Data:
——————————

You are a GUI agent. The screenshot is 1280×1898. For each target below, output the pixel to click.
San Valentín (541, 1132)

——————————

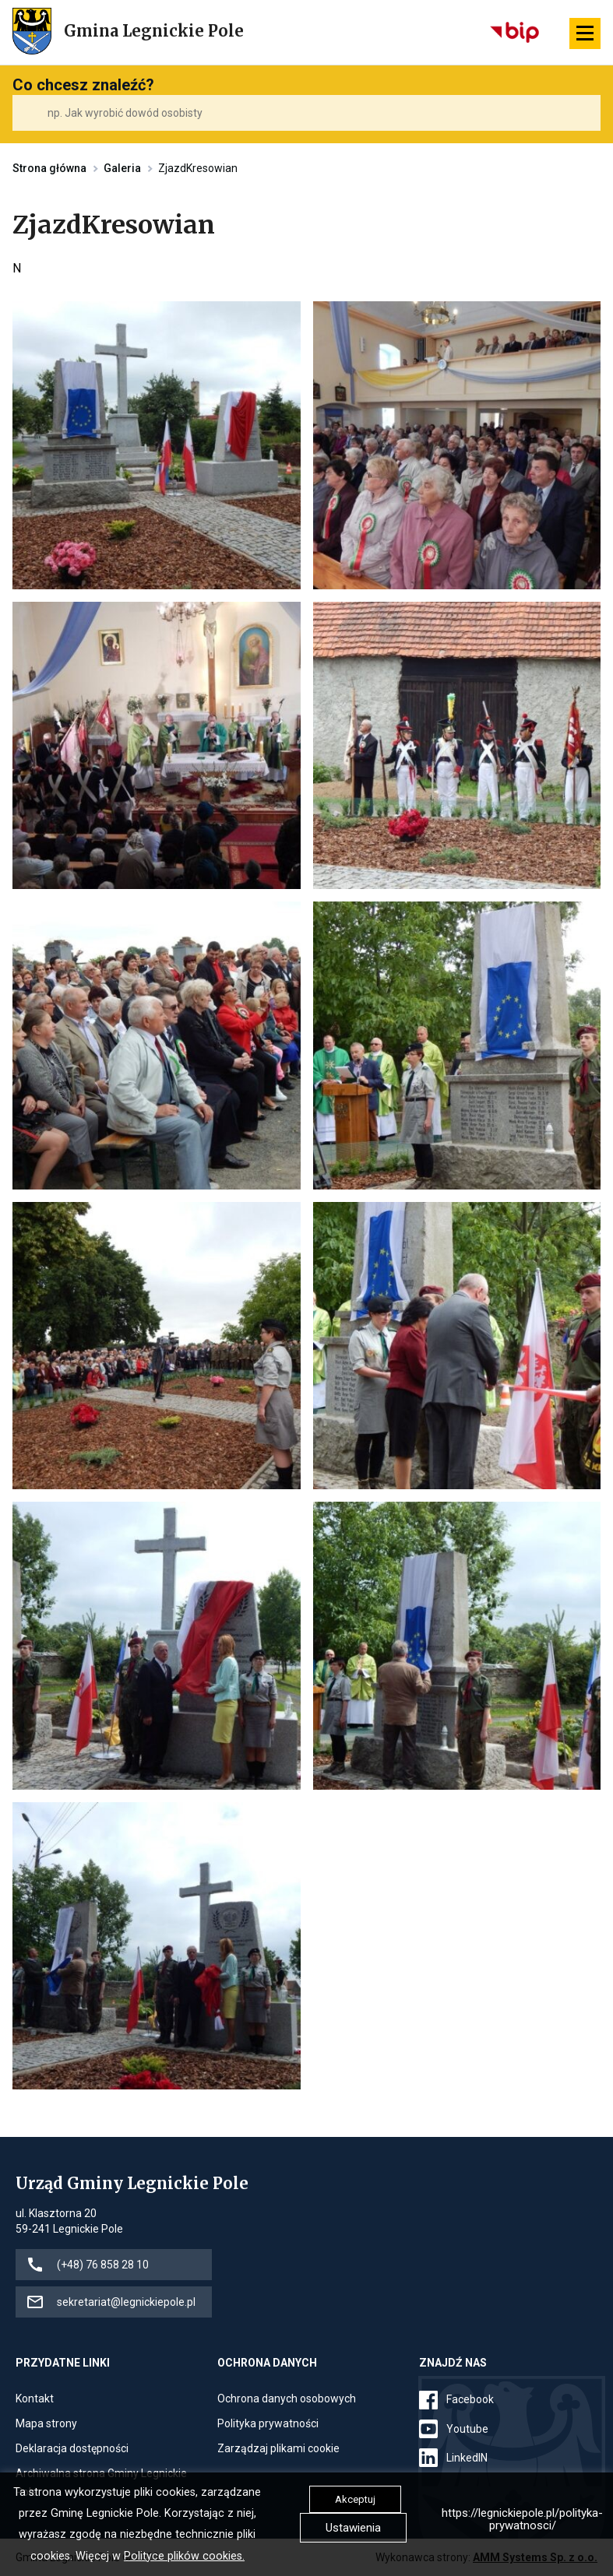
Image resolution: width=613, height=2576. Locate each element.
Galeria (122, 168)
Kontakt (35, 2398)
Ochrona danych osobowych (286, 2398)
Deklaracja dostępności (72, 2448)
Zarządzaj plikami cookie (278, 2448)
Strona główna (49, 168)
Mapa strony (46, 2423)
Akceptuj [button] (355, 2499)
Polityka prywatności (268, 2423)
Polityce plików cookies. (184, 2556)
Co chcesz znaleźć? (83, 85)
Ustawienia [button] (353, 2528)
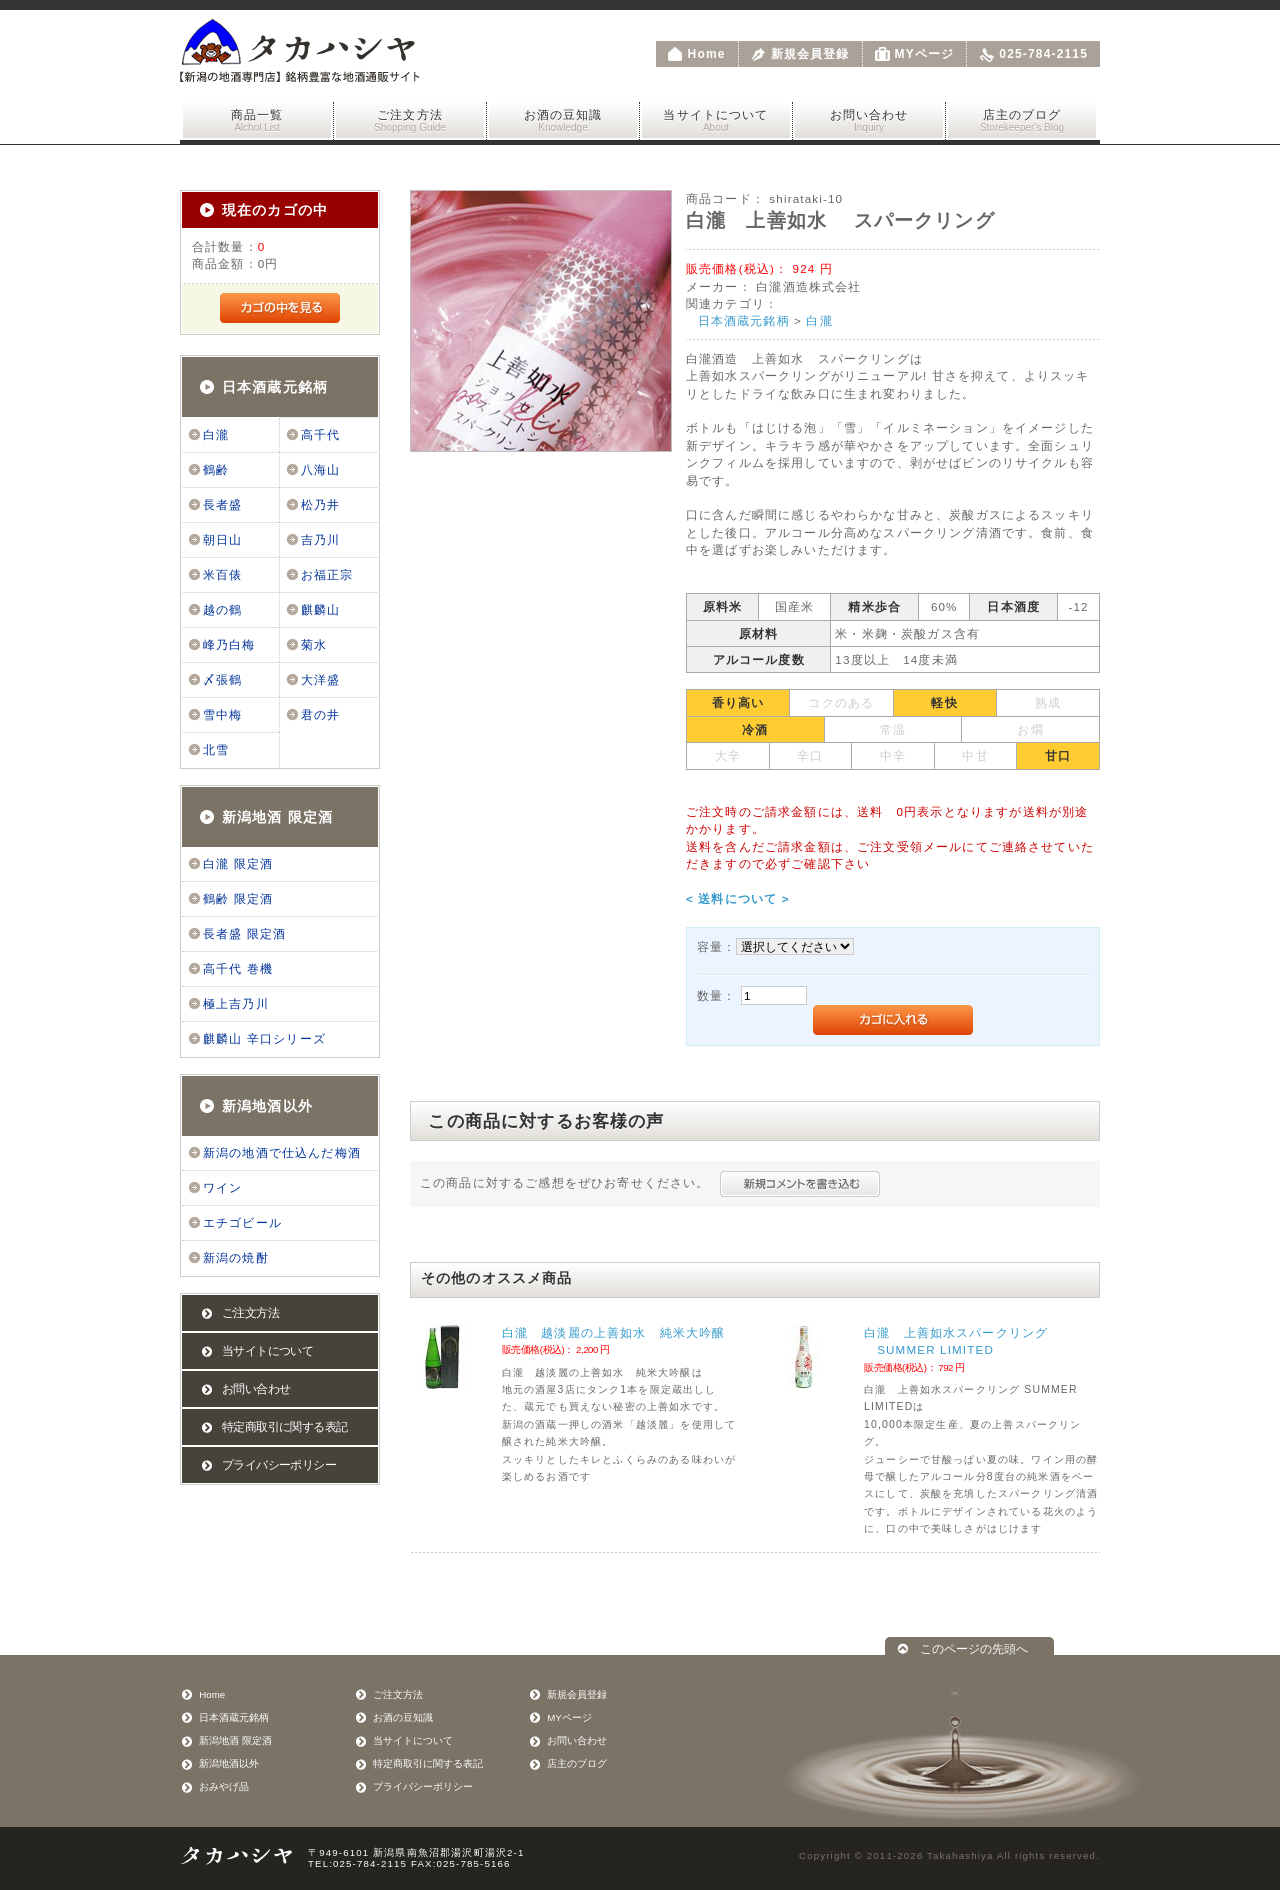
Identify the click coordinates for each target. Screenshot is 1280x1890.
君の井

——————————

Exercise: Go through the entries and report every line with the string "each".

Reply to the task:
You are a GUI agent. The screenshot is 1280×1898. For each target below, output the pixel to click.
Image resolution: width=613, height=2576. Locate each element.
Identify the click coordinates for each target. Screenshot is 1280x1890.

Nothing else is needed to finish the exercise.